Work required:
From the first line to the last, return the data exactly, with no pictures.

==== Entries shown ====

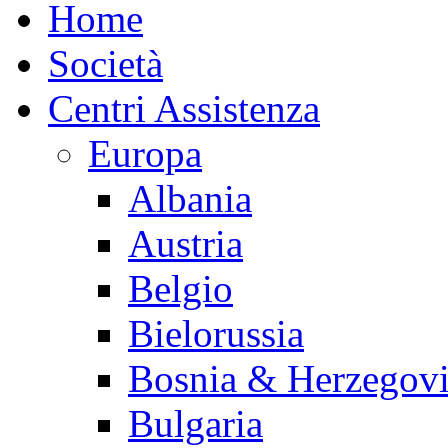
Home
Società
Centri Assistenza
Europa
Albania
Austria
Belgio
Bielorussia
Bosnia & Herzegov
Bulgaria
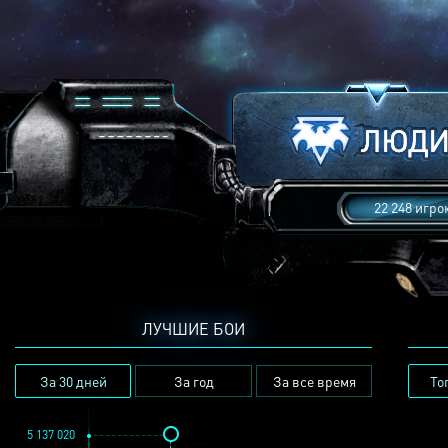
22 248 игро
ЛУЧШИЕ БОИ
За 30 дней
За год
За все время
То
5 137 020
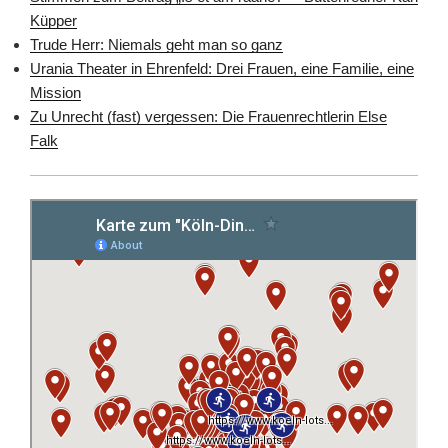
Küpper
Trude Herr: Niemals geht man so ganz
Urania Theater in Ehrenfeld: Drei Frauen, eine Familie, eine
Mission
Zu Unrecht (fast) vergessen: Die Frauenrechtlerin Else
Falk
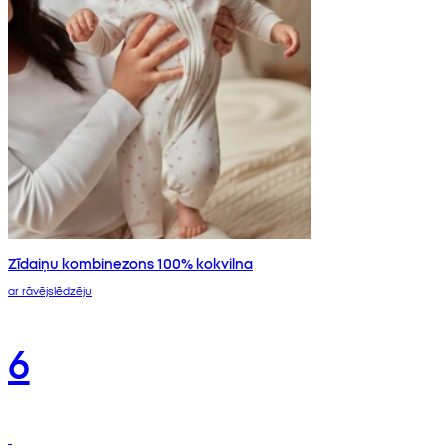
Zīdaiņu kombinezons 100% kokvilna
ar rāvējslēdzēju
6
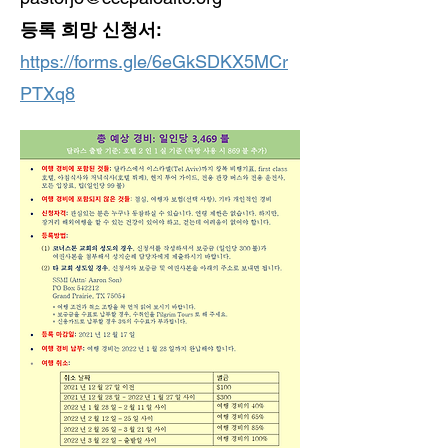
등록 희망 신청서:
https://forms.gle/6eGkSDKX5MCr
PTXq8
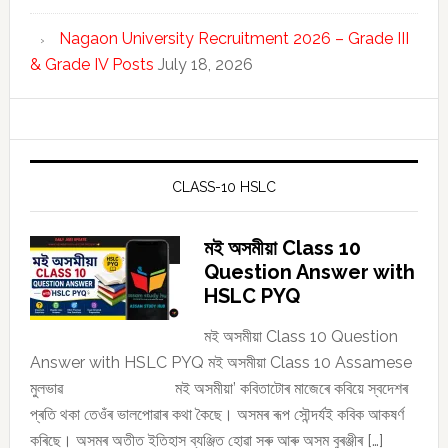
Nagaon University Recruitment 2026 – Grade III
& Grade IV Posts
July 18, 2026
CLASS-10 HSLC
মই অসমীয়া Class 10
Question Answer with
HSLC PYQ
মই অসমীয়া Class 10 Question
Answer with HSLC PYQ মই অসমীয়া Class 10 Assamese
মুলভাৱ মই অসমীয়া’ কবিতাটোৰ মাজেৰে কবিয়ে স্বদেশৰ
প্ৰতি থকা তেওঁৰ ভালপোৱাৰ কথা কৈছে। অসমৰ ৰূপ সৌন্দৰ্যই কবিক আকষৰ্ণ
কৰিছে। অসমৰ অতীত ইতিহাস ব্যঞ্জিত হোৱা সৰু আৰু অসম বুৰঞ্জীৰ […]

====

Response to this exercise:
Home
Società
Centri Assistenza
Europa
Albania
Austria
Belgio
Bielorussia
Bosnia & Herzegov
Bulgaria
22 248 игро
ЛУЧШИЕ БОИ
За 30 дней
За год
За все время
То
5 137 020
Küpper
Trude Herr: Niemals geht man so ganz
Urania Theater in Ehrenfeld: Drei Frauen, eine Familie, eine
Mission
Zu Unrecht (fast) vergessen: Die Frauenrechtlerin Else
Falk
Zīdaiņu kombinezons 100% kokvilna
ar rāvējslēdzēju
6
등록 희망 신청서:
https://forms.gle/6eGkSDKX5MCr
PTXq8
Nagaon University Recruitment 2026 – Grade III
& Grade IV Posts
July 18, 2026
CLASS-10 HSLC
মই অসমীয়া Class 10
Question Answer with
HSLC PYQ
মই অসমীয়া Class 10 Question
Answer with HSLC PYQ মই অসমীয়া Class 10 Assamese
মুলভাৱ মই অসমীয়া’ কবিতাটোৰ মাজেৰে কবিয়ে স্বদেশৰ
প্ৰতি থকা তেওঁৰ ভালপোৱাৰ কথা কৈছে। অসমৰ ৰূপ সৌন্দৰ্যই কবিক আকষৰ্ণ
কৰিছে। অসমৰ অতীত ইতিহাস ব্যঞ্জিত হোৱা সৰু আৰু অসম বুৰঞ্জীৰ […]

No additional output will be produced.